Le fil du temps, le fil d’une vie

Jusqu’au 4 décembre, la Galerie d’art du Parc présente une exposition rétrospective de l’artiste trifluvienne Lise Barbeau, une occasion de replonger dans les différentes phases de création qui ont marqué sa carrière jusqu’à maintenant.

Dès ses premières œuvres, l’artiste questionne le lien entre l’humain et la terre, ainsi que son occupation du territoire, des traces qu’il laisse sur l’environnement, des guerres.

Ses 30 années de création artistique l’ont menée à utiliser différents supports tels que la terre, la pierre, la fibre, la cire d’abeille, le tissu, la peinture, la photographie à émulsion liquide et même les cartes perforées d’informatique.

C’est que Lise Barbeau n’a pas un parcours traditionnel dans le monde de l’art. Avant sa carrière artistique, elle possédait une ferme laitière et a fait une formation en informatique dans les années 1970. Ces anciennes vies trouvent d’ailleurs un écho à travers sa création.

« J’ai eu ma ferme laitière pendant 25 ans.

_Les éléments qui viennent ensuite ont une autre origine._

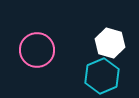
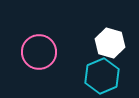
pink circle: moved 2 px right, 2 px down
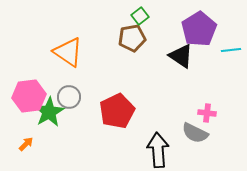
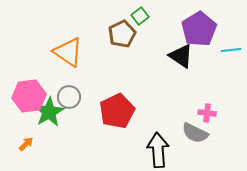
brown pentagon: moved 10 px left, 4 px up; rotated 16 degrees counterclockwise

On était bio et tout. Les premières salles de l’exposition sont en quelque sorte un héritage de cette période qui m’a sensibilisée à l’importance de la terre, de la matière. Je m’intéressais déjà à l’impact qu’on laissait dans l’environnement et sur la planète à cette époque », raconte l’artiste qui se passionne pour les arts visuels depuis l’adolescence.

Pour les œuvres de ses premières expositions, elle a ainsi beaucoup travaillé avec la terre, le métal et la matière. Dans sa série Régénération, elle explore la matière en suspension avec le graphite, la cire d’abeille et la babiche.

Dans Dialogue de sourds, elle aborde les grands conflits à travers le monde et de ces mauvaises nouvelles dont on ne veut pas vraiment entendre parler. Son pèlerinage sur le chemin de Compostelle lui a inspiré la série d’œuvres Où est Dieu? pour laquelle, au final, elle laisse la question en suspens. Le visiteur est alors confronté à lui-même pour répondre à cette question.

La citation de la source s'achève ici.